MMDistributedDataParallel¶

class mmengine.model.MMDistributedDataParallel(module, detect_anomalous_params=False, **kwargs)[source]¶

A distributed model wrapper used for training,testing and validation in loop.

Different from DistributedDataParallel, MMDistributedDataParallel implements three methods train_step(), val_step() and test_step(), which will be called by train_loop, val_loop and test_loop.

train_step: Called by runner.train_loop, and implement default model forward, gradient back propagation, parameter updating logic. To take advantage of DistributedDataParallel’s automatic gradient synchronization, train_step calls DistributedDataParallel.forward to calculate the losses, and call other methods of BaseModel to pre-process data and parse losses. Finally, update model parameters by OptimWrapper and return the loss dictionary used for logging.
val_step: Called by runner.val_loop and get the inference results. Since there is no gradient synchronization requirement, this procedure is equivalent to BaseModel.val_step
test_step: Called by runner.test_loop, equivalent val_step.

Parameters

detect_anomalous_params (bool) –
This option is only used for debugging which will slow down the training speed. Detect anomalous parameters that are not included in the computational graph with loss as the root. There are two cases
- Parameters were not used during forward pass.
- Parameters were not used to produce loss.
Defaults to False.
**kwargs –
keyword arguments passed to DistributedDataParallel.
- device_ids (List[int] or torch.device, optional): CUDA devices for module.
- output_device (int or torch.device, optional): Device location of output for single-device CUDA modules.
- dim (int): Defaults to 0.
- broadcast_buffers (bool): Flag that enables syncing ( broadcasting) buffers of the module at beginning of the forward function. Defaults to True
- find_unused_parameters (bool): Whether to find parameters of module, which are not in the forward graph. Defaults to False.
- process_group (ProcessGroup, optional): The process group to be used for distributed data all-reduction.
- bucket_cap_mb (int): bucket size in MegaBytes (MB). Defaults to 25.
- check_reduction (bool): This argument is deprecated. Defaults to False.
- gradient_as_bucket_view (bool): Defaults to False.
- static_graph (bool): Defaults to False.

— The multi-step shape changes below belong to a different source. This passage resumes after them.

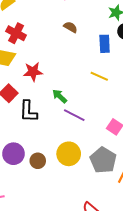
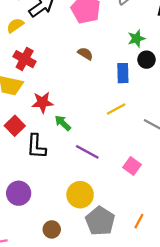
yellow line: (99, 76) -> (116, 109), turned -54
green arrow: (60, 96) -> (63, 123), moved
gray pentagon: (103, 160) -> (100, 221), moved
brown circle: (38, 161) -> (52, 229), moved

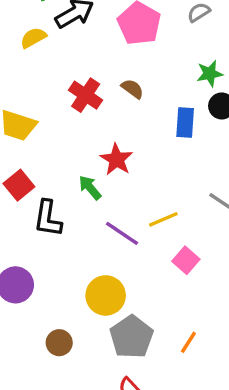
red cross: (25, 59) -> (86, 95), moved
red star: (42, 102) -> (116, 159), moved, turned 30
yellow line: (116, 109) -> (163, 219), moved

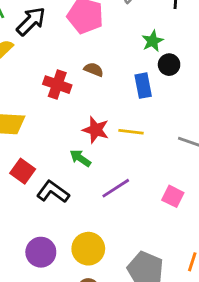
black L-shape: (48, 218) -> (53, 192), turned 132
yellow line: (163, 219) -> (131, 132), moved, turned 45
purple line: (122, 233) -> (116, 188), turned -52
yellow circle: (106, 295) -> (88, 249), moved

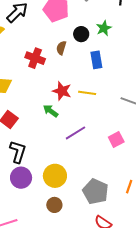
black circle: (169, 65) -> (81, 34), moved
brown semicircle: (94, 70) -> (61, 48), turned -96
black L-shape: (53, 192) -> (18, 152), moved, turned 70
pink square: (173, 196) -> (116, 140), turned 35

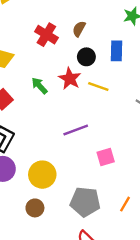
black circle: (81, 34) -> (86, 57), moved
green arrow: (51, 111) -> (39, 86), moved
pink square: (116, 140) -> (106, 157), moved
gray pentagon: (95, 191) -> (85, 202), turned -30

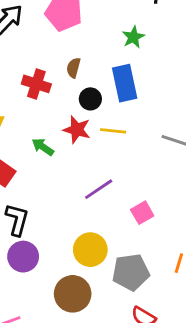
blue rectangle: (117, 51) -> (125, 83), size x1.4
yellow circle: (42, 175) -> (90, 250), moved
brown circle: (35, 208) -> (73, 294), size x1.6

See more information about arguments in torch.nn.parallel.DistributedDataParallel.

Note

If model has multiple submodules and each module has separate optimization strategies, MMSeparateDistributedDataParallel should be used to wrap the model.

Note

If model itself has custom optimization strategy, rather than simply forward model and update model. A custom model wrapper inherit from MMDistributedDataParallel should be defined and override the train_step method.

test_step(data)[source]¶

Gets the predictions of module during testing process.

Parameters: data (dict or tuple or list) – Data sampled from dataset.
Returns: The predictions of given data.
Return type: list

train_step(data, optim_wrapper)[source]¶

Interface for model forward, backward and parameters updating during training process.

train_step() will perform the following steps in order:

If module defines the preprocess method, call module.preprocess to pre-processing data.
Call module.forward(**data) and get losses.
Parse losses.
Call optim_wrapper.optimizer_step to update parameters.
Return log messages of losses.

Parameters

data (dict or tuple or list) – Data sampled from dataset.
optim_wrapper (OptimWrapper) – A wrapper of optimizer to update parameters.

Returns

A dict of tensor for logging.

Return type

Dict[str, torch.Tensor]

val_step(data)[source]¶

Gets the prediction of module during validation process.

Parameters: data (dict or tuple or list) – Data sampled from dataset.
Returns: The predictions of given data.
Return type: list